= Surrealist techniques =

Techniques used in surrealism

Surrealism in art, poetry, and literature uses numerous techniques and games to provide inspiration. Many of these are said to free imagination by producing a creative process free of conscious control. The importance of the unconscious as a source of inspiration is central to the nature of surrealism.

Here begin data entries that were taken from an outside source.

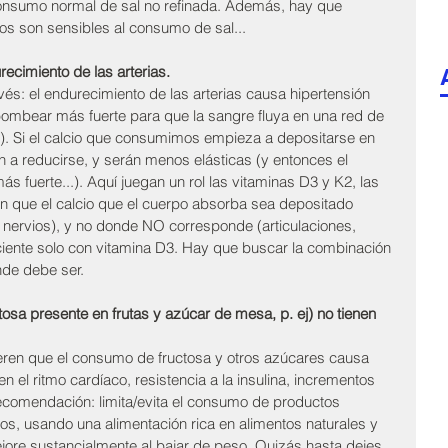
 consumo normal de sal no refinada. Además, hay que 
os son sensibles al consumo de sal...
cimiento de las arterias. 
vés: el endurecimiento de las arterias causa hipertensión 
bombear más fuerte para que la sangre fluya en una red de 
s'). Si el calcio que consumimos empieza a depositarse en 
 a reducirse, y serán menos elásticas (y entonces el 
 fuerte...). Aquí juegan un rol las vitaminas D3 y K2, las 
 que el calcio que el cuerpo absorba sea depositado 
nervios), y no donde NO corresponde (articulaciones, 
ciente solo con vitamina D3. Hay que buscar la combinación 
nde debe ser.
osa presente en frutas y azúcar de mesa, p. ej) no tienen 
ieren que el consumo de fructosa y otros azúcares causa 
en el ritmo cardíaco, resistencia a la insulina, incrementos 
comendación: limita/evita el consumo de productos 
s, usando una alimentación rica en alimentos naturales y 
ejore sustancialmente al bajar de peso. Quizás hasta dejes 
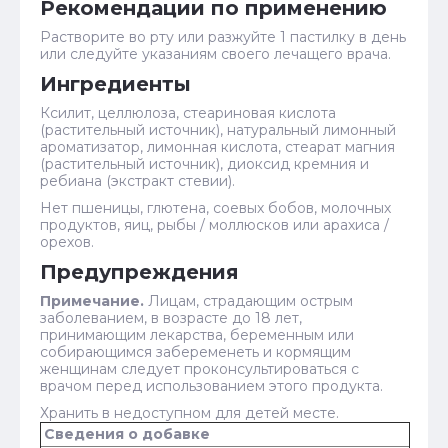
Рекомендации по применению
Растворите во рту или разжуйте 1 пастилку в день
или следуйте указаниям своего лечащего врача.
Ингредиенты
Ксилит, целлюлоза, стеариновая кислота
(растительный источник), натуральный лимонный
ароматизатор, лимонная кислота, стеарат магния
(растительный источник), диоксид кремния и
ребиана (экстракт стевии).
Нет пшеницы, глютена, соевых бобов, молочных
продуктов, яиц, рыбы / моллюсков или арахиса /
орехов.
Предупреждения
Примечание.
Лицам, страдающим острым
заболеванием, в возрасте до 18 лет,
принимающим лекарства, беременным или
собирающимся забеременеть и кормящим
женщинам следует проконсультироваться с
врачом перед использованием этого продукта.
Хранить в недоступном для детей месте.
Сведения о добавке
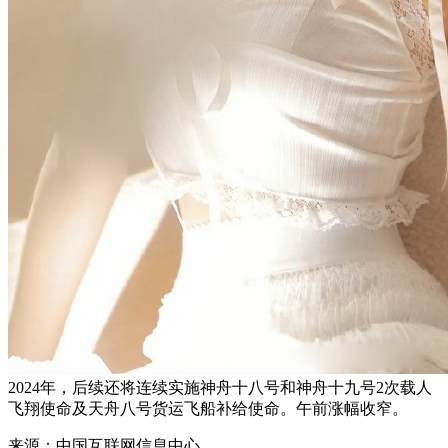
2024年，后续还将连续实施神舟十八号和神舟十九号2次载人
飞翔使命及天舟八号货运飞船补给使命。午前涨幅收窄。
来源：中国互联网信息中心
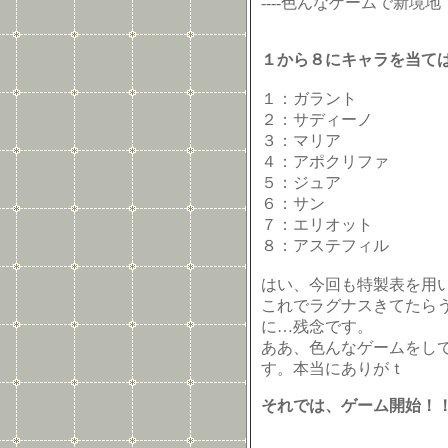
----色んなゲームで新境
１から８にキャラを当て
１：ガラント
２：サディーノ
３：マリア
４：アポクリファ
５：ジュア
６：サン
７：エリオット
８：アステフィル
はい、今回も特製表を用
これでラグナスきてたら
に…残念です。
ああ、色んなゲームをし
す。本当にありがｔ
それでは、ゲーム開始！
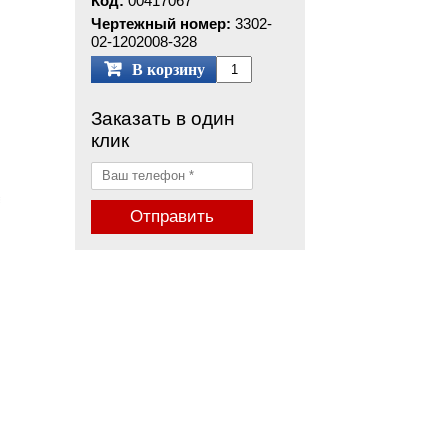
Код:
00417067
Чертежный номер:
3302-
02-1202008-328
В корзину
Заказать в один
клик
Отправить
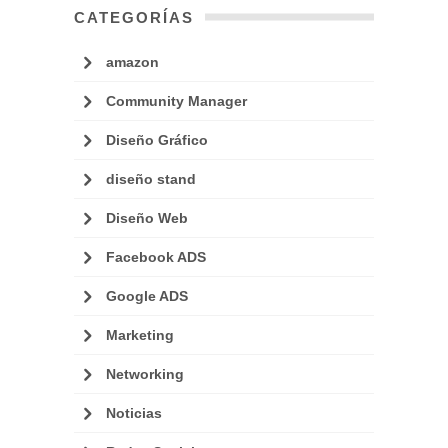
CATEGORÍAS
amazon
Community Manager
Diseño Gráfico
diseño stand
Diseño Web
Facebook ADS
Google ADS
Marketing
Networking
Noticias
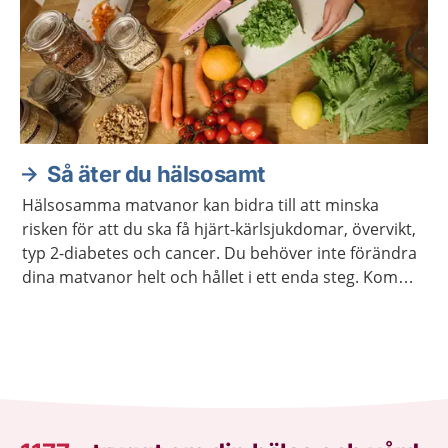
Så äter du hälsosamt
Hälsosamma matvanor kan bidra till att minska
risken för att du ska få hjärt-kärlsjukdomar, övervikt,
typ 2-diabetes och cancer. Du behöver inte förändra
dina matvanor helt och hållet i ett enda steg. Kom
ihåg att varje liten förändring kan göra stor skillnad.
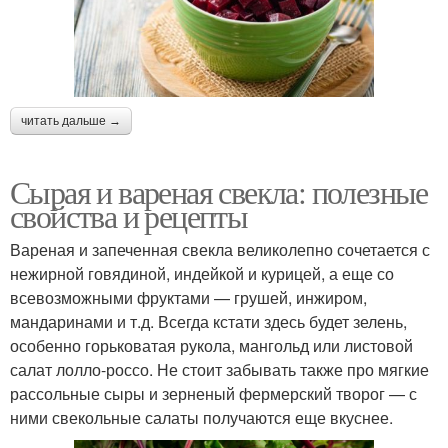
читать дальше →
Сырая и вареная свекла: полезные
свойства и рецепты
Вареная и запеченная свекла великолепно сочетается с
нежирной говядиной, индейкой и курицей, а еще со
всевозможными фруктами — грушей, инжиром,
мандаринами и т.д. Всегда кстати здесь будет зелень,
особенно горьковатая рукола, мангольд или листовой
салат лолло-россо. Не стоит забывать также про мягкие
рассольные сыры и зерненый фермерский творог — с
ними свекольные салаты получаются еще вкуснее.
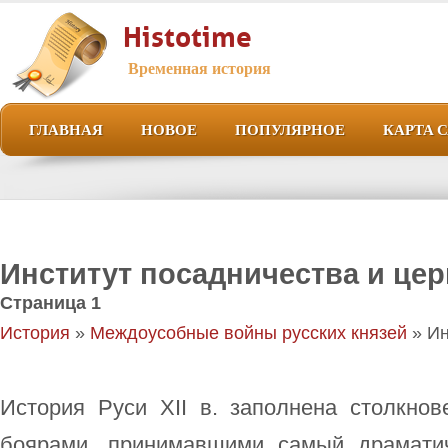
Histotime
Временная история
ГЛАВНАЯ
НОВОЕ
ПОПУЛЯРНОЕ
КАРТА 
Институт посадничества и це
Страница 1
История
»
Междоусобные войны русских князей
» Ин
История Руси XII в. заполнена столкно
боярами, принимавшими самый драматич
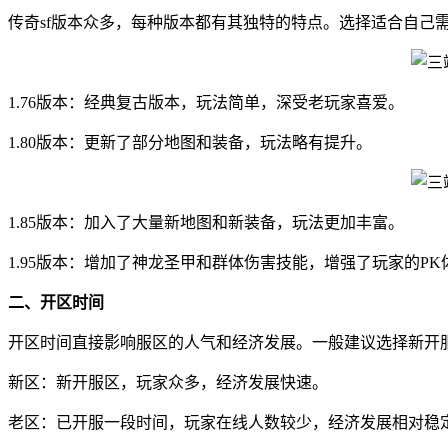
传奇sf版本众多，每种版本都有其独特的特点。选择适合自己
1.76版本：经典复古版本，玩法简单，深受老玩家喜爱。
1.80版本：更新了部分地图和装备，玩法略有提升。
1.85版本：加入了大量新地图和新装备，玩法更加丰富。
1.95版本：增加了神龙圣甲和群体伤害技能，增强了玩家的PK
二、开区时间
开区时间直接影响服区的人气和经济发展。一般建议选择新开
新区：新开服区，玩家众多，经济发展快速。
老区：已开服一段时间，玩家在线人数较少，经济发展相对稳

The Surrealist movement has been a fractious one since its inception. The value and role of the various techniques has been one of many subjects of disagreement. Some Surrealists consider automatism and games to be sources of inspiration only, while others consider them starting points for finished works. Others consider the items created through automatism to be finished works themselves, needing no further refinement.

==Aerography==

Aerography was innovative media used by Man Ray in a series of paintings over the period from 1917 to 1919. "Seguidilla" (1919) is one of these pictures.

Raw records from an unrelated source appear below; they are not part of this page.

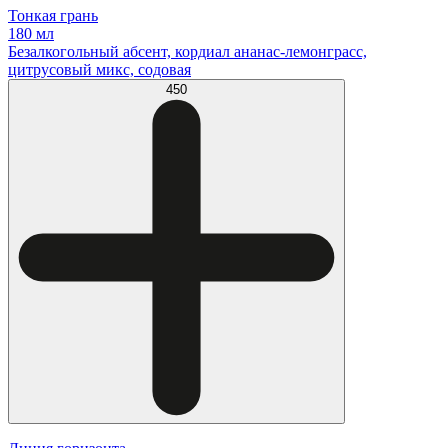
Тонкая грань
180 мл
Безалкогольный абсент, кордиал ананас-лемонграсс,
цитрусовый микс, содовая
450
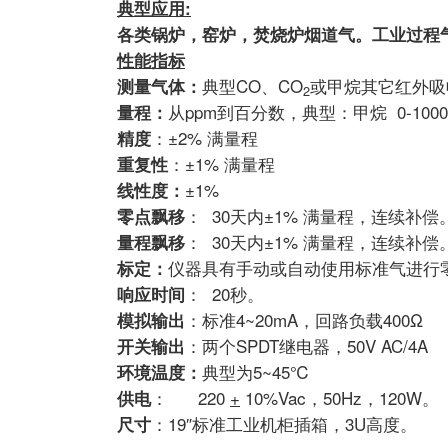
典型应用:
各类锅炉，窑炉，焚烧炉烟道气。
工业过程
性能指标
典型CO、CO
或甲烷其它红外吸
测量气体：
2
从ppm到百分数，典型：甲烷 0-1000p
量程：
：±2% 满量程
精度
：±1% 满量程
重复性
±1%
线性度：
： 30天内±1% 满量程，连续补偿
零点飘移
： 30天内±1% 满量程，连续补偿
量程飘移
仪器具有手动或自动使用标准气进行
标定：
： 20秒。
响应时间
：标准4~20mA，回路负载400Ω
模拟输出
：两个SPDT继电器，50V AC/4A
开关输出
典型为5~45℃
环境温度：
： 220
+
10%Vac，50Hz，120W。
供电
：19″标准工业机柜插箱，3U高度。
尺寸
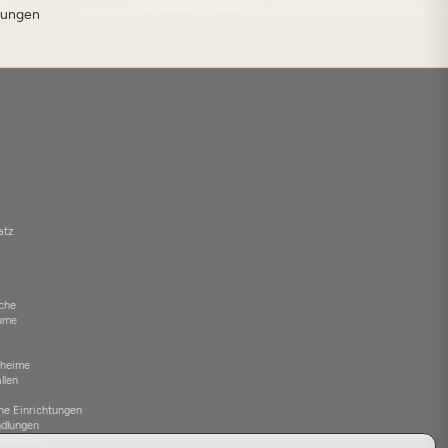
tungen
atz
üche
äume
nheime
llen
che Einrichtungen
ndlungen
nsstätten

Aerography is a technique in which a 3-dimensional object is used as a stencil with spraypainting. Both conceptually and technically the airbrush painting method presented a new point of departure from a traditional way of painting. Man Ray recalled, "(…) It was thrilling to paint a picture, hardly touching the surface - a purely cerebral act, as it were."

==Automatism==
Automatism was used in different ways for each art:
- Automatic drawing
- Automatic painting
- Automatic writing
- Automatic poetry is poetry written using the automatic method. It has probably been the chief surrealist method from the founding of surrealism to the present day. One of the oddest uses of automatic writing by a great writer was that of W. B. Yeats; his wife, a spiritualist, practised it, and Yeats put large chunks of it into his prose work, A Vision and much of his later poetry, but Yeats was not a surrealist. In French surrealism, André Breton and Philippe Soupault were often considered as the pioneers of this technique with their collection Les Champs magnétiques (1919), who claimed to be the first collection only written through the automatic method : but recent studies have proven the manuscripts showed many variants and corrections throughout the poems.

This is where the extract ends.